Back in June, Australia seemed to have conquered Covid, and life was pretty normal across the country compared to most other parts of the world. But in Melbourne a breach in the quarantine hotels led to an outbreak, spreading through the state of Victoria and leading to one of the most severe lockdowns in any part of the world. The airport in Melbourne was also closed to international arrivals, putting pressure on the quarantine programs in the other four cities that were still accepting international flights: Sydney, Perth, Adelaide and Brisbane. The government then implemented a cap on arriving Australians, at 4000 per week. The cap has led to a backlog of Australians trying to get back to Australia, and to some airlines only selling business class fares. Fortunately for us, this seems to be more of an issue with flights going through the Middle East and Asia, whereas flights through the USA seem to be much more reliable. We are due to fly with United from Toronto to San Francisco to Sydney. We will then quarantine in Sydney for two weeks before continuing on to our final destination of Melbourne. And as of today the state of Victoria has had no new Covid cases for 9 days, so it looks like the lockdown was a success.
As I mentioned above, I will be returning to my old school at the end of January. Andy has also managed to secure a teaching job at an excellent independent school in the eastern suburbs of Melbourne. I have even managed to find Ollie a daycare place, and Ella will start "Prep" (the equivalent of Senior Kindergarten here in Ontario) at whatever local primary school we end up living closest to. We are looking to rent initially in an area that is close enough for me to ride my bike to work again, which I am super excited about.
One of my biggest concerns is around the transition for this kids, and Ella in particular. At five years old, she seems to understand that we are moving. She also gets that Australia is a long plane ride away. We still FaceTime with one of her besties in Melbourne, Gemma, so she must recognise that we never see Gemma in person anymore. I wonder if she makes the connection that once we move, she won't see any of her Canadian friends, or my parents, in person anymore. Ella is not one to share her feelings willingly so we have to look for subtle clues for how she is handling things.

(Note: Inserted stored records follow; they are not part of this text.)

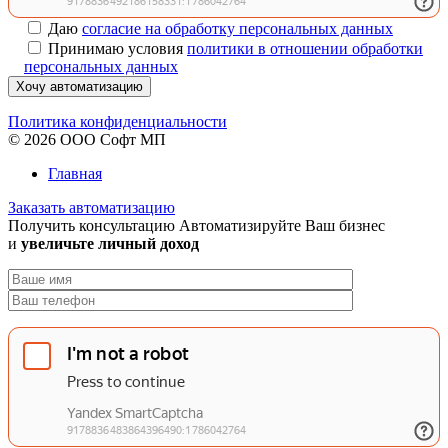
Даю
согласие на обработку персональных данных
Принимаю условия
политики в отношении обработки
персональных данных
Хочу автоматизацию
Политика конфиденциальности
© 2026 ООО Софт МП
Главная
Заказать автоматизацию
Получить консультацию
Автоматизируйте Ваш бизнес
и
увеличьте личный доход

Over the past week or two, she's had some tantrums over issues dealing with control, which I thought she had grown out of. But when I've reflected on this I have realised that perhaps because the move to Australia is something that is confusing for her, and not in her control, that she has a need to feel in control in other areas of her life. So I am try to be conscious of this and allow her to have some of that control when I can. It's not easy to always stay patient with her, but I'm sure an overseas move is not easy for a 5-year-old, so I guess we are even.
This is one of the reasons we decided to move back to Australia sooner rather than later. The older the kids get, the harder the move would be on them. So although we will face some challenges with Ella, and Ollie too once we are there, I feel like they are still at an age where they will be able to settle into new situations with more ease than if they were, say, teenagers.
I am sure we will have more updates about the move over the next two months. But mostly we will be trying to enjoy the rest of our time here in Canada with my parents and the family and friends we have here.